Return each line of the entries that holds the string "automóveis".

** EXTRACTED ENTRIES follows **

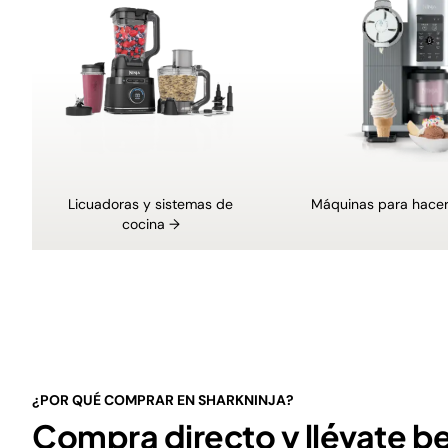
Licuadoras y sistemas de
Máquinas para hacer
cocina →
¿POR QUÉ COMPRAR EN SHARKNINJA?
Compra directo y llévate b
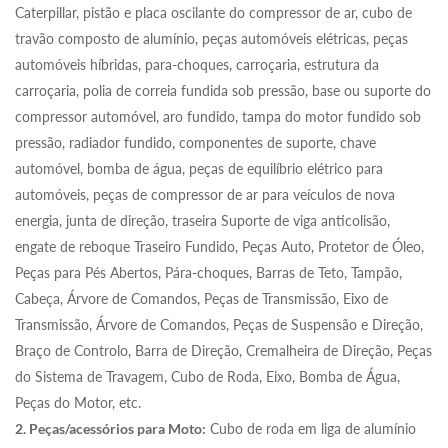
Caterpillar, pistão e placa oscilante do compressor de ar, cubo de
travão composto de alumínio, peças automóveis elétricas, peças
automóveis híbridas, para-choques, carroçaria, estrutura da
carroçaria, polia de correia fundida sob pressão, base ou suporte do
compressor automóvel, aro fundido, tampa do motor fundido sob
pressão, radiador fundido, componentes de suporte, chave
automóvel, bomba de água, peças de equilíbrio elétrico para
automóveis, peças de compressor de ar para veículos de nova
energia, junta de direção, traseira Suporte de viga anticolisão,
engate de reboque Traseiro Fundido, Peças Auto, Protetor de Óleo,
Peças para Pés Abertos, Pára-choques, Barras de Teto, Tampão,
Cabeça, Árvore de Comandos, Peças de Transmissão, Eixo de
Transmissão, Árvore de Comandos, Peças de Suspensão e Direção,
Braço de Controlo, Barra de Direção, Cremalheira de Direção, Peças
do Sistema de Travagem, Cubo de Roda, Eixo, Bomba de Água,
Peças do Motor, etc.
2. Peças/acessórios para Moto:
Cubo de roda em liga de alumínio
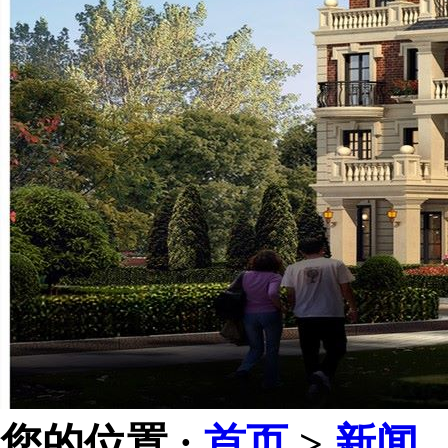
您的位置 :
首页
>
新闻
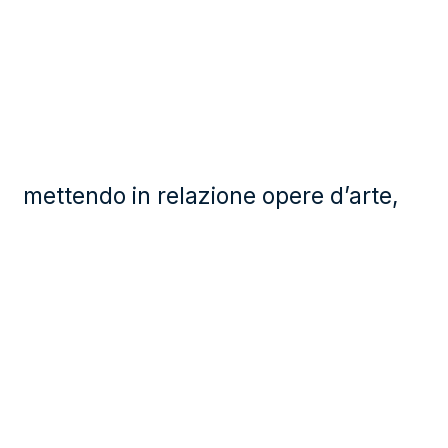
mettendo in relazione opere d’arte,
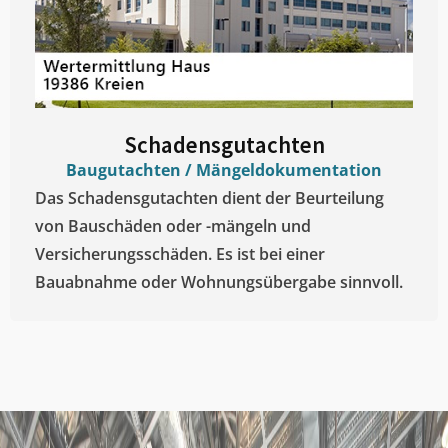
Schadensgutachten
Baugutachten / Mängeldokumentation
Das Schadensgutachten dient der Beurteilung
von Bauschäden oder -mängeln und
Versicherungsschäden. Es ist bei einer
Bauabnahme oder Wohnungsübergabe sinnvoll.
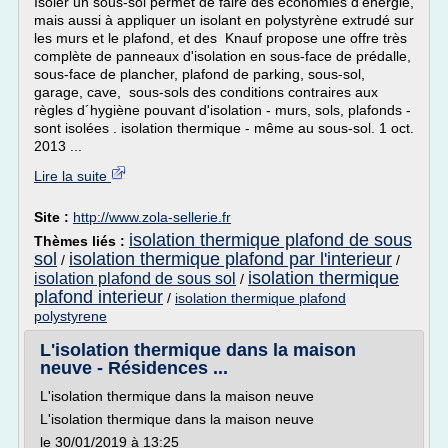
Isoler un sous-sol permet de faire des économies d'énergie,
mais aussi à appliquer un isolant en polystyrène extrudé sur
les murs et le plafond, et des Knauf propose une offre très
complète de panneaux d'isolation en sous-face de prédalle,
sous-face de plancher, plafond de parking, sous-sol,
garage, cave, sous-sols des conditions contraires aux
règles d´hygiène pouvant d'isolation - murs, sols, plafonds -
sont isolées . isolation thermique - même au sous-sol. 1 oct.
2013 ...
Lire la suite
Site :
http://www.zola-sellerie.fr
isolation thermique plafond de sous
Thèmes liés :
sol
isolation thermique plafond par l'interieur
/
/
isolation thermique
isolation plafond de sous sol
/
plafond interieur
/
isolation thermique plafond
polystyrene
L'isolation thermique dans la maison
neuve - Résidences ...
L'isolation thermique dans la maison neuve
L'isolation thermique dans la maison neuve
le 30/01/2019 à 13:25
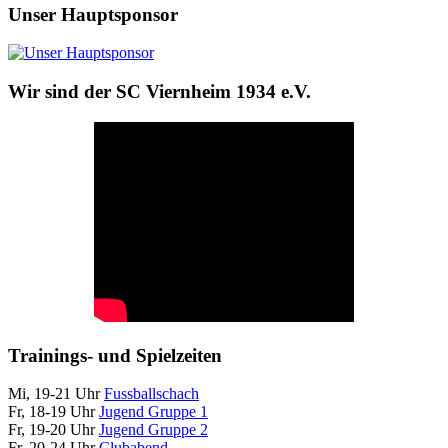
Unser Hauptsponsor
Wir sind der SC Viernheim 1934 e.V.
Trainings- und Spielzeiten
Mi, 19-21 Uhr
Fussballschach
Fr, 18-19 Uhr
Jugend Gruppe 1
Fr, 19-20 Uhr
Jugend Gruppe 2
Fr, 20-24 Uhr
Clubabend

** End of EXTRACTED ENTRIES **

OUTPUT FOR THIS TASK:
travão composto de alumínio, peças automóveis elétricas, peças
automóveis híbridas, para-choques, carroçaria, estrutura da
automóveis, peças de compressor de ar para veículos de nova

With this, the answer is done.